The modifications in Rule 4.68(2) do not affect section 52(2) of the Bankruptcy Act. Thus it is to the concluding words of Rule 4.68(1) ("any other necessary modifications") and to Rule 4.16(2) that one must look for the transposition of the provisions of the personal insolvency regime into the rules for the liquidation of companies. Rule 4.16(2), so far as relevant, makes the following substitutions: for "interim trustee" and "permanent trustee" there is substituted "liquidator"; for Accountant in Bankruptcy" there is substituted "the court"; and for "commissioners" there is substituted "liquidation committee".

[7] Section 52 of the Bankruptcy Act 1985 as applied to the liquidation of companies, if applied literally, would have the following results. The Accountant in Bankruptcy would become the court; the trustee would become the liquidator; and the commissioners would become the liquidation committee. This would make no sense as the two circumstances in section 52(2), as so modified, would then be (i) where the court was not the liquidator and (ii) where it was. The section would also provide in the first circumstance for the liquidator to reach agreement with the court. That is not the role of the court. In order to give a practical meaning to the alternatives in section 52(2) in the context of a liquidation it is necessary to subject that provision to further modifications as the concluding words of Rule 4.68(1) permit.

[8] It appears to me that to preserve the structure of section 52(2) in the context of the liquidation of a company one must disregard the references to the Accountant in Bankruptcy in the first of the alternatives. Thus in that case where there are a liquidator and a liquidation committee, they can agree to a particular accounting period. Under the second alternative, the liquidator who seeks a particular accounting period may, and if there is no liquidation committee must, seek the determination of the court. Unless the court can determine the particular accounting period, it would be pointless to apply section 52(2)(b)(ii) to the liquidation of a company and I can see no justification for confining the court's power of determination to the circumstance where there is no liquidation committee.
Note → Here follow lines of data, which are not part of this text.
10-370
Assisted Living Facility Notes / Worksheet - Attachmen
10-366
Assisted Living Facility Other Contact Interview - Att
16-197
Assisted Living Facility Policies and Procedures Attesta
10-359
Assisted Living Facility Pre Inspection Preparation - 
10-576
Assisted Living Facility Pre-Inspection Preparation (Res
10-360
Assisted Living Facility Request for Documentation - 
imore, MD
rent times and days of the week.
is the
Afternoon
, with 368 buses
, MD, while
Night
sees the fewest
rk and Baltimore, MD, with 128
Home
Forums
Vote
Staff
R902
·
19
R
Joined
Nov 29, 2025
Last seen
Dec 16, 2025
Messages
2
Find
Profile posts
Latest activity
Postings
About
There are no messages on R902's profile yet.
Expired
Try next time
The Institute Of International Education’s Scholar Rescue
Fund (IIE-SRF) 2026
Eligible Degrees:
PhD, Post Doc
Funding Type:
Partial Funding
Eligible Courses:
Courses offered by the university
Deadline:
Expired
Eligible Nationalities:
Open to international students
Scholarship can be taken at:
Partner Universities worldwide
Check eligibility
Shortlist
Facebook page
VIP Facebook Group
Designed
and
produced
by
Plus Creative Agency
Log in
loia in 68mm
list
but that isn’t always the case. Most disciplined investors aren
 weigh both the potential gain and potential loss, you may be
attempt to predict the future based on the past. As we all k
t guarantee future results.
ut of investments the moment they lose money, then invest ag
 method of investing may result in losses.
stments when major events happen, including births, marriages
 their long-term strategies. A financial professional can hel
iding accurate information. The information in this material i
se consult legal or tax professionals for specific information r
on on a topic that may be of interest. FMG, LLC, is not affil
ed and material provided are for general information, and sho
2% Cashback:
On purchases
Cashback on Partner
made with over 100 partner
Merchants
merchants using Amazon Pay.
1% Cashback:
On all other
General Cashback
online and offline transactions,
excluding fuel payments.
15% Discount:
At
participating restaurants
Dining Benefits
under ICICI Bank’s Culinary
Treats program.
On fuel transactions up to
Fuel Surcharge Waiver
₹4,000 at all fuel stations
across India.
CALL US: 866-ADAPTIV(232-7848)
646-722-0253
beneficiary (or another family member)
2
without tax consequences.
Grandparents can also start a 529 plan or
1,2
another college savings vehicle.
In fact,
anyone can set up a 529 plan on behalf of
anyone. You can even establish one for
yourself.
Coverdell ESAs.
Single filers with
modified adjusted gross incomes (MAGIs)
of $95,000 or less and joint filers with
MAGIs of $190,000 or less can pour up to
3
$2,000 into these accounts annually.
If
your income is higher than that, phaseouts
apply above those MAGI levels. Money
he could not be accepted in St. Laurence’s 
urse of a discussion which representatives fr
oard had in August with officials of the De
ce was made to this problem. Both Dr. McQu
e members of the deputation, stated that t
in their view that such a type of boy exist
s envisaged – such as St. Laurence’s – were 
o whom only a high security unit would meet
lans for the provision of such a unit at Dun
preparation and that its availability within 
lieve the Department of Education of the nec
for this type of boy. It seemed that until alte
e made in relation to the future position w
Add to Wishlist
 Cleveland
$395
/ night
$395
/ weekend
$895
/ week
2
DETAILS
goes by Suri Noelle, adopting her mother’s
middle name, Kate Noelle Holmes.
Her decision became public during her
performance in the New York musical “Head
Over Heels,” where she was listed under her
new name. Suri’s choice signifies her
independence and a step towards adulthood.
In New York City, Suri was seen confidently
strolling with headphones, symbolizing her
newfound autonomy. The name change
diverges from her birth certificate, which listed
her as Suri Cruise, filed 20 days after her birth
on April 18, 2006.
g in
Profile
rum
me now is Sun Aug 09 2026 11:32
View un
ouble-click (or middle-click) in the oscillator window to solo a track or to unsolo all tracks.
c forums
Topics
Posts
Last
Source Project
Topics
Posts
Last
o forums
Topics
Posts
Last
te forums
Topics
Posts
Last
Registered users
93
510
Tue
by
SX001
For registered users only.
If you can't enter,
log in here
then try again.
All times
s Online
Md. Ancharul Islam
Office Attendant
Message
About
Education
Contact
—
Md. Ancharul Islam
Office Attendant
[9] Those provisions as modified and applied to the winding up of companies are then, by Rule 2.41 of the 1986 Rules, further modified in their application to companies in administration. Rule 2.41(1) provides:

"Chapter 5 of Part 4 (claims in liquidation) and Chapter 9 of that Part (distribution of company's assets by liquidator) shall apply with regard to claims to a dividend out of the assets of a company in administration as they do to a company in liquidation, subject to the modifications specified below and to any other necessary modifications."

Rule 2.41(2), so far as relevant, provides that "in any provision of the Bankruptcy Act as applied by Rule 4.16 or 4.68 -

(a) for any reference to the liquidator, liquidation, and liquidation committee there shall be substituted a reference to the administrator, the administration and the creditors' committee in the administration ...."

[10] Applying the modifications in Rule 2.42 to section 52(2) of the Bankruptcy Act as modified in the context of a liquidation, there are alternatives where the administrator wishes to substitute a particular accounting period for the default six-month period. They are: (i) where there is a creditors' committee in the administration, the administrator and that committee may agree the particular accounting period and (ii) in any event the administrator may, and where there is no such committee must, apply to the court to determine the particular accounting period.

[11] I am therefore satisfied that the court can competently restrict the third accounting period in the administration of Heritable as the Noters request.